What is a Regular Expression?

This is a method in code or script to describe the format or pattern of a string. For example, look at an email address:

someuser@somedomain.tld

It is important to understand that we are not trying to compare the email string against another string, we are trying to compare the string against a pattern.

To verify the email was in the correct format using String functions, it would take dozens of different functions running one after another.  However, with a regular expression, a proper email address can be verified in one single function.

So instead regular expression is a language, almost like a scripting language in itself, for defining character patterns.
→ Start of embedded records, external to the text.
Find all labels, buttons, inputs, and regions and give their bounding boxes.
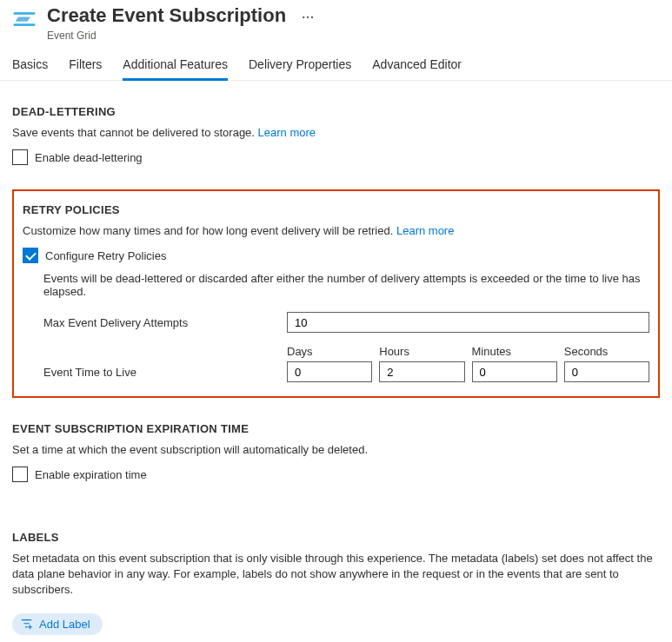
expiration-desc: Set a time at which the event subscripti… [12,442,660,458]
ttl-seconds-input[interactable] [564,361,649,382]
page-header: Create Event Subscription ··· Event Grid [0,0,672,42]
tab-advanced-editor[interactable]: Advanced Editor [372,57,462,81]
max-attempts-label: Max Event Delivery Attempts [43,316,287,329]
dead-lettering-section: DEAD-LETTERING Save events that cannot b… [12,105,660,165]
enable-expiration-label: Enable expiration time [35,468,147,481]
svg-rect-1 [14,23,36,26]
ttl-minutes-input[interactable] [472,361,557,382]
expiration-section: EVENT SUBSCRIPTION EXPIRATION TIME Set a… [12,422,660,482]
retry-policies-desc: Customize how many times and for how lon… [23,223,649,239]
ttl-hours-input[interactable] [379,361,464,382]
tab-bar: Basics Filters Additional Features Deliv… [0,42,672,81]
dead-lettering-title: DEAD-LETTERING [12,105,660,118]
event-grid-icon [12,7,37,31]
more-icon[interactable]: ··· [302,10,315,24]
tab-additional-features[interactable]: Additional Features [123,57,228,81]
retry-note: Events will be dead-lettered or discarde… [43,272,649,298]
tab-delivery-properties[interactable]: Delivery Properties [249,57,351,81]
retry-policies-section: RETRY POLICIES Customize how many times … [12,189,660,398]
ttl-label: Event Time to Live [43,366,287,382]
dead-lettering-desc: Save events that cannot be delivered to … [12,125,660,141]
svg-rect-0 [14,12,36,15]
add-label-button[interactable]: Add Label [12,613,103,635]
enable-expiration-checkbox[interactable] [12,467,28,482]
retry-learn-more-link[interactable]: Learn more [396,224,454,237]
ttl-days-input[interactable] [287,361,372,382]
labels-section: LABELS Set metadata on this event subscr… [12,531,660,635]
labels-title: LABELS [12,531,660,544]
page-subtitle: Event Grid [47,30,315,42]
tab-filters[interactable]: Filters [69,57,102,81]
configure-retry-checkbox[interactable] [23,248,38,263]
tab-basics[interactable]: Basics [12,57,48,81]
expiration-title: EVENT SUBSCRIPTION EXPIRATION TIME [12,422,660,435]
retry-policies-title: RETRY POLICIES [23,203,649,216]
ttl-hours-label: Hours [379,345,464,358]
labels-desc: Set metadata on this event subscription … [12,551,660,598]
configure-retry-label: Configure Retry Policies [45,249,166,262]
add-filter-icon [21,619,32,630]
ttl-seconds-label: Seconds [564,345,649,358]
max-attempts-input[interactable] [287,312,649,333]
enable-dead-lettering-checkbox[interactable] [12,149,28,165]
ttl-days-label: Days [287,345,372,358]
page-title: Create Event Subscription ··· [47,3,315,30]
ttl-minutes-label: Minutes [472,345,557,358]
enable-dead-lettering-label: Enable dead-lettering [35,151,143,164]
dead-lettering-learn-more-link[interactable]: Learn more [258,126,316,139]
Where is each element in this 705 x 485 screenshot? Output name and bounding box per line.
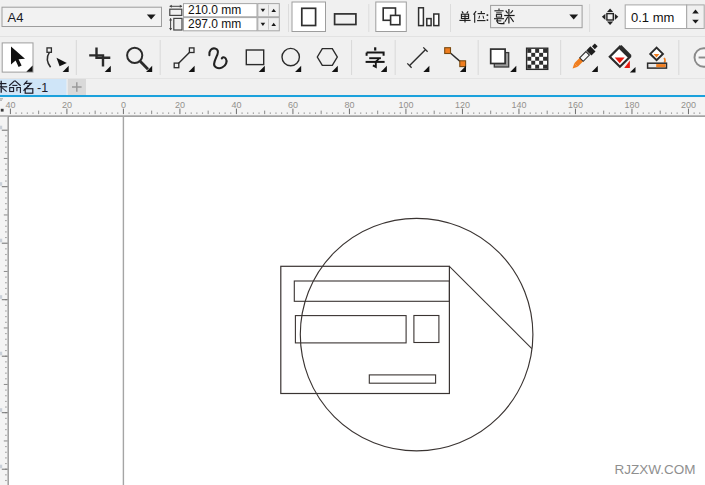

Most characters represent themselves.  However, some characters don’t represent themselves without escaping them with a backslash because they represent something else.  Here is a table of those characters.

Expression Meaning
* Any number of the previous character or character group.
+ One of more of the previous character or character group.
^ Beginning of line or string.
$ End of line or string.
? Pretty much any single character.
. Pretty much any character, zero characters, one character, or any number of characters
[ … ] This forms a character class expression
( … ) This forms a group of items

You should look up more regular expression rules. I don’t explain them all here. This is just to give you an idea.

Example 1 – Parameter=Value

Here is a quick example of a regular expression that matches String=String. At first you might think this is easy and you can use this expression:

.*=.*

While that might work, it is very open. And it allows for zero characters before and after the equals, which should not be allowed.

This next pattern is at least correct but still very open.

.+=.+

What if the first value is limited to only alphanumeric characters?

[a-zA-z0-9]=.+

What if the second value has to be a valid windows file path or URL? And we will make sure we cover start to finish as well.

^[0-9a-zA-Z]+=[^<>|?*\”]+$

See how the more restrictions you put in place, the more complex the expression gets?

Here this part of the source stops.